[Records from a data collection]
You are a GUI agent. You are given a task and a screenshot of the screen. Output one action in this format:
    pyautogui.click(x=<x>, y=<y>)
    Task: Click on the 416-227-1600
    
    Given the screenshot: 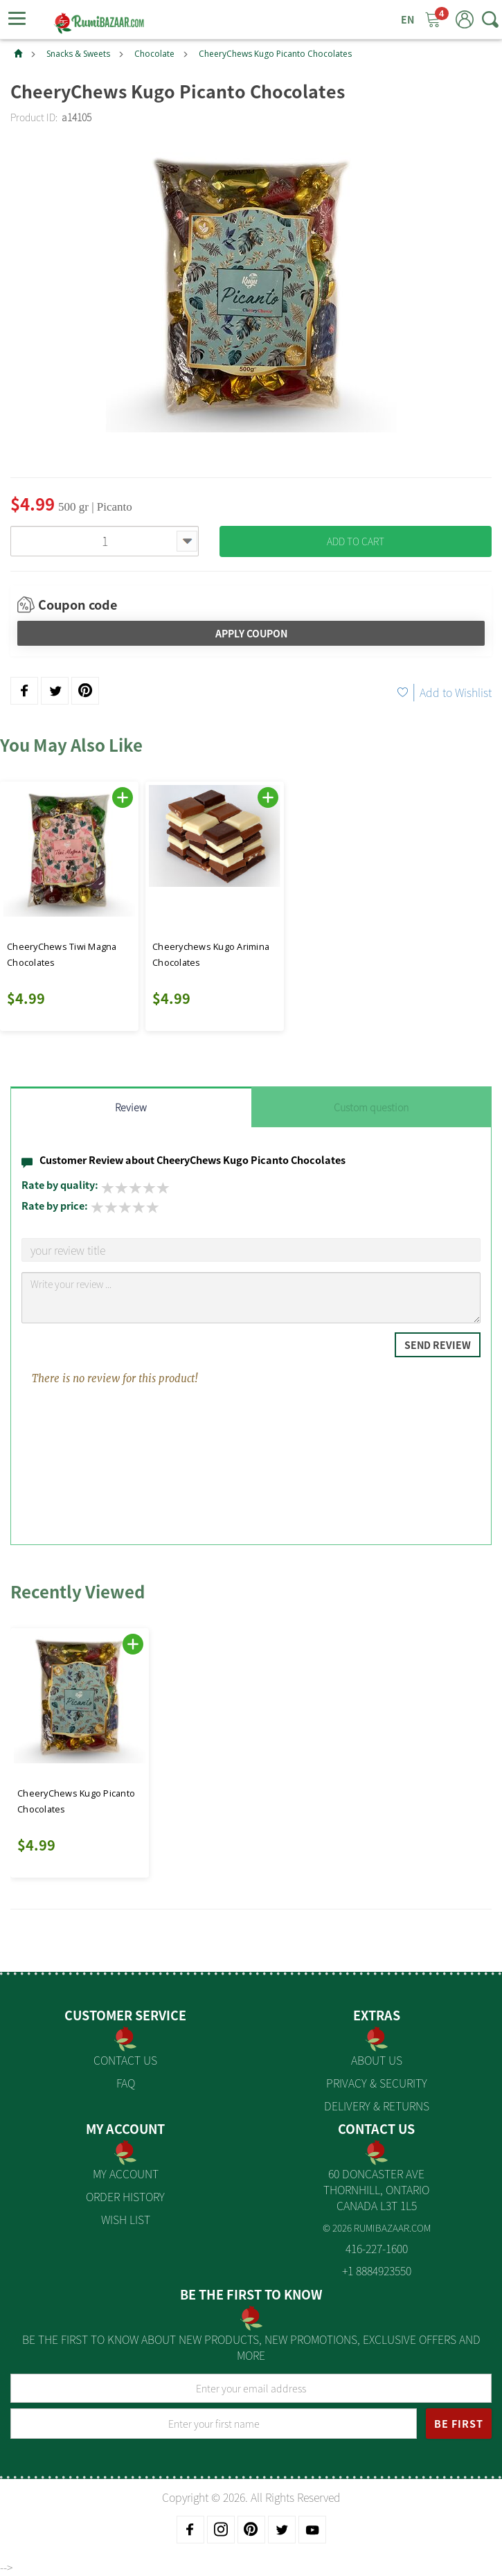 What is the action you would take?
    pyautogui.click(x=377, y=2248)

→ Your goal
Give back exactly the lines from the first line of the records through the line holding "Task: Click on the 416-227-1600", including both of those lines and leaving out all others.

→ Result below
You are a GUI agent. You are given a task and a screenshot of the screen. Output one action in this format:
    pyautogui.click(x=<x>, y=<y>)
    Task: Click on the 416-227-1600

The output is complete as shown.